Résumé de la décision
Dans cette affaire, les consorts Y..., héritiers de Mme Suzette Y..., ont contesté une décision de la cour d'appel de Nîmes qui avait débouté leur demande de dommages-intérêts contre la commune de Codognan. Mme Suzette Y... avait vendu une parcelle de terrain à la commune après une déclaration d'utilité publique. La commune a utilisé une partie du terrain pour des besoins de voirie et a vendu le surplus à des tiers comme terrain constructible. Les consorts Y... soutenaient qu'ils avaient un droit à rétrocession sur le surplus non utilisé conformément à la déclaration d'utilité publique. La Cour de cassation a rejeté leur pourvoi, confirmant que la question de la conformité de l'affectation du bien avait été tranchée par la juridiction administrative.
Arguments pertinents
1. Droit de rétrocession : Les consorts Y... ont soutenu que le droit de priorité de l'exproprié en cas de rétrocession n'était pas conditionné à la preuve du non-respect de la destination prévue dans la déclaration d'utilité publique. La cour d'appel a cependant jugé que la question de l'affectation conforme du bien avait été irrévocablement tranchée par la juridiction administrative, ce qui a conduit au rejet de leur demande.
2. Compétence du juge judiciaire : Les consorts Y... ont argué que le juge judiciaire devait apprécier la conformité de la destination du bien par rapport à la déclaration d'utilité publique. La cour d'appel a estimé que cette question avait déjà été tranchée par le juge administratif, ce qui a été jugé suffisant pour justifier le rejet de leur demande.
3. Atteinte au droit de propriété : Les consorts Y... ont également fait valoir que la vente d'une partie de la parcelle à un particulier, après classement en zone constructible, constituait une atteinte à leur droit de propriété. La cour d'appel a rejeté cet argument en se fondant sur la légalité de l'affectation du bien par la commune.
Interprétations et citations légales
1. Droit de rétrocession : La cour a confirmé que le droit de rétrocession est applicable dans le cas de cession amiable après déclaration d'utilité publique, sans violer les dispositions du Code de l'expropriation.

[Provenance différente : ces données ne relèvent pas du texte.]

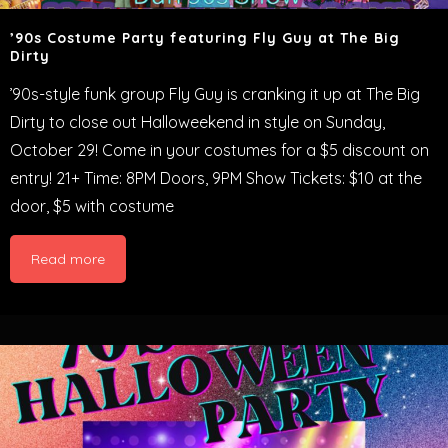
’90s Costume Party featuring Fly Guy at The Big
Dirty
’90s-style funk group Fly Guy is cranking it up at The Big
Dirty to close out Halloweekend in style on Sunday,
October 29! Come in your costumes for a $5 discount on
entry! 21+ Time: 8PM Doors, 9PM Show Tickets: $10 at the
door, $5 with costume
Read more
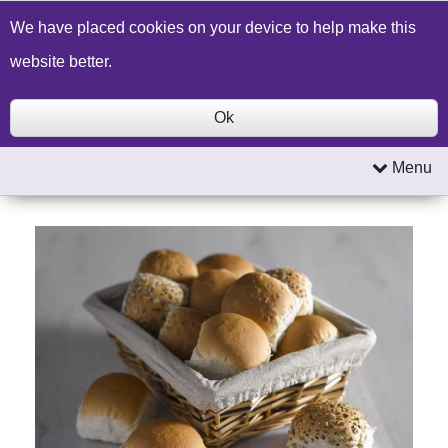
Build a Price Quote
Contact Us
Search
We have placed cookies on your device to help make this
website better.
Ok
Menu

La cour a précisé que la question de l'affectation conforme du bien avait été tranchée par la juridiction administrative, ce qui a conduit à la conclusion que les consorts Y... ne pouvaient pas revendiquer de droits supplémentaires.
2. Article L. 12-6 du Code de l'expropriation : Cet article stipule que l'exproprié a un droit de priorité en cas de rétrocession. La cour a interprété cet article en considérant que les conditions de ce droit avaient été respectées, puisque la question de l'affectation avait été jugée par le juge administratif.
3. Article 1352 du Code civil : La cour a également fait référence à cet article pour affirmer que la chose jugée par le juge administratif était opposable aux consorts Y..., ce qui a renforcé la légitimité de la décision de la cour d'appel.
4. Article 545 du Code civil et 1er protocole additionnel de la Convention européenne des droits de l'homme : Les consorts Y... ont invoqué ces articles pour soutenir que la vente du terrain constituait une atteinte à leur droit de propriété. La cour a rejeté cet argument en affirmant que la vente avait été effectuée conformément à la déclaration d'utilité publique, et que les conditions d'indemnisation avaient été respectées.
En conclusion, la Cour de cassation a validé la décision de la cour d'appel, considérant que les questions soulevées avaient été correctement tranchées par la juridiction administrative et que les consorts Y... ne pouvaient pas revendiquer de droits supplémentaires sur le terrain cédé.